» Work to complete
With images removed, transcribe each record exactly as it appears.

» Stored data
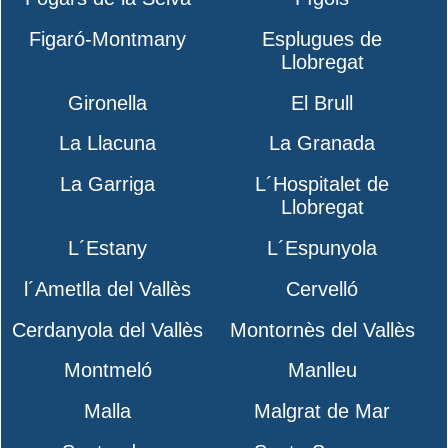
Figaró-Montmany
Esplugues de
Llobregat
Gironella
El Brull
La Llacuna
La Granada
La Garriga
L´Hospitalet de
Llobregat
L´Estany
L´Espunyola
l´Ametlla del Vallès
Cervelló
Cerdanyola del Vallès
Montornès del Vallès
Montmeló
Manlleu
Malla
Malgrat de Mar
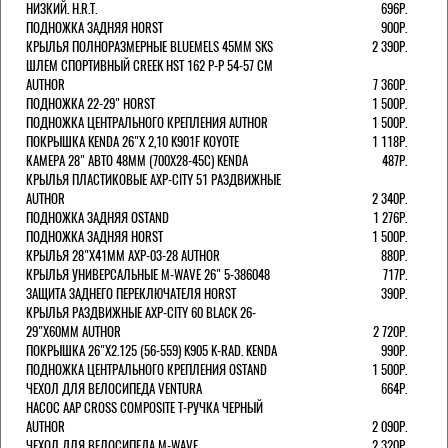
НИЗКИЙ. H.R.T.
696Р.
ПОДНОЖКА ЗАДНЯЯ HORST
900Р.
КРЫЛЬЯ ПОЛНОРАЗМЕРНЫЕ BLUEMELS 45MM SKS
2 390Р.
ШЛЕМ СПОРТИВНЫЙ CREEK HST 162 Р-Р 54-57 СМ
AUTHOR
7 360Р.
ПОДНОЖКА 22-29" HORST
1 500Р.
ПОДНОЖКА ЦЕНТРАЛЬНОГО КРЕПЛЕНИЯ AUTHOR
1 500Р.
ПОКРЫШКА KENDA 26"Х 2,10 K901F KOYOTE
1 118Р.
КАМЕРА 28" АВТО 48ММ (700Х28-45С) KENDA
487Р.
КРЫЛЬЯ ПЛАСТИКОВЫЕ AXP-CITY 51 РАЗДВИЖНЫЕ
AUTHOR
2 340Р.
ПОДНОЖКА ЗАДНЯЯ OSTAND
1 276Р.
ПОДНОЖКА ЗАДНЯЯ HORST
1 500Р.
КРЫЛЬЯ 28"Х41ММ AXP-03-28 AUTHOR
880Р.
КРЫЛЬЯ УНИВЕРСАЛЬНЫЕ M-WAVE 26" 5-386048
717Р.
ЗАЩИТА ЗАДНЕГО ПЕРЕКЛЮЧАТЕЛЯ HORST
390Р.
КРЫЛЬЯ РАЗДВИЖНЫЕ AXP-CITY 60 BLACK 26-
29"Х60ММ AUTHOR
2 720Р.
ПОКРЫШКА 26"Х2.125 (56-559) K905 K-RAD. KENDA
990Р.
ПОДНОЖКА ЦЕНТРАЛЬНОГО КРЕПЛЕНИЯ OSTAND
1 500Р.
ЧЕХОЛ ДЛЯ ВЕЛОСИПЕДА VENTURA
664Р.
НАСОС AAP CROSS COMPOSITE Т-РУЧКА ЧЕРНЫЙ
AUTHOR
2 090Р.
ЧЕХОЛ ДЛЯ ВЕЛОСИПЕДА M-WAVE
2 320Р.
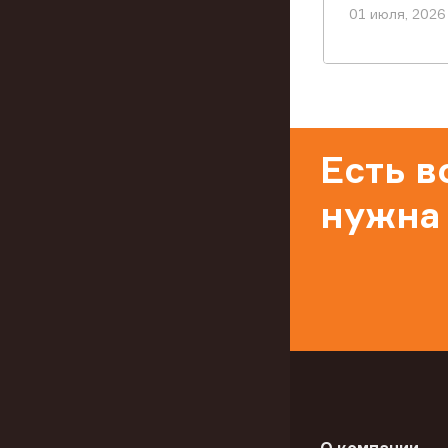
01 июля, 2026
Есть 
нужна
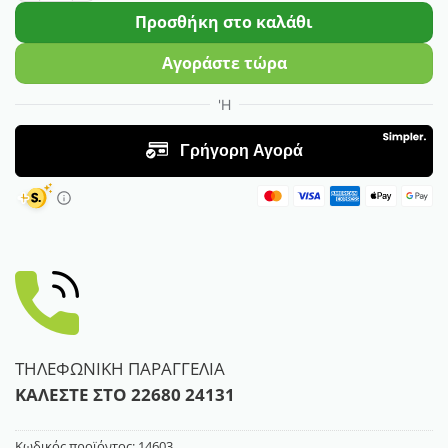
Προσθήκη στο καλάθι
Αγοράστε τώρα
ΤΗΛΕΦΩΝΙΚΗ ΠΑΡΑΓΓΕΛΙΑ
ΚΑΛΕΣΤΕ ΣΤΟ
22680 24131
Κωδικός προϊόντος:
14603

» Your response
Figaró-Montmany
Esplugues de
Llobregat
Gironella
El Brull
La Llacuna
La Granada
La Garriga
L´Hospitalet de
Llobregat
L´Estany
L´Espunyola
l´Ametlla del Vallès
Cervelló
Cerdanyola del Vallès
Montornès del Vallès
Montmeló
Manlleu
Malla
Malgrat de Mar
НИЗКИЙ. H.R.T.
696Р.
ПОДНОЖКА ЗАДНЯЯ HORST
900Р.
КРЫЛЬЯ ПОЛНОРАЗМЕРНЫЕ BLUEMELS 45MM SKS
2 390Р.
ШЛЕМ СПОРТИВНЫЙ CREEK HST 162 Р-Р 54-57 СМ
AUTHOR
7 360Р.
ПОДНОЖКА 22-29" HORST
1 500Р.
ПОДНОЖКА ЦЕНТРАЛЬНОГО КРЕПЛЕНИЯ AUTHOR
1 500Р.
ПОКРЫШКА KENDA 26"Х 2,10 K901F KOYOTE
1 118Р.
КАМЕРА 28" АВТО 48ММ (700Х28-45С) KENDA
487Р.
КРЫЛЬЯ ПЛАСТИКОВЫЕ AXP-CITY 51 РАЗДВИЖНЫЕ
AUTHOR
2 340Р.
ПОДНОЖКА ЗАДНЯЯ OSTAND
1 276Р.
ПОДНОЖКА ЗАДНЯЯ HORST
1 500Р.
КРЫЛЬЯ 28"Х41ММ AXP-03-28 AUTHOR
880Р.
КРЫЛЬЯ УНИВЕРСАЛЬНЫЕ M-WAVE 26" 5-386048
717Р.
ЗАЩИТА ЗАДНЕГО ПЕРЕКЛЮЧАТЕЛЯ HORST
390Р.
КРЫЛЬЯ РАЗДВИЖНЫЕ AXP-CITY 60 BLACK 26-
29"Х60ММ AUTHOR
2 720Р.
ПОКРЫШКА 26"Х2.125 (56-559) K905 K-RAD. KENDA
990Р.
ПОДНОЖКА ЦЕНТРАЛЬНОГО КРЕПЛЕНИЯ OSTAND
1 500Р.
ЧЕХОЛ ДЛЯ ВЕЛОСИПЕДА VENTURA
664Р.
НАСОС AAP CROSS COMPOSITE Т-РУЧКА ЧЕРНЫЙ
AUTHOR
2 090Р.
ЧЕХОЛ ДЛЯ ВЕЛОСИПЕДА M-WAVE
2 320Р.
01 июля, 2026
Есть 
нужна
Προσθήκη στο καλάθι
Αγοράστε τώρα
ΤΗΛΕΦΩΝΙΚΗ ΠΑΡΑΓΓΕΛΙΑ
ΚΑΛΕΣΤΕ ΣΤΟ
22680 24131
Κωδικός προϊόντος:
14603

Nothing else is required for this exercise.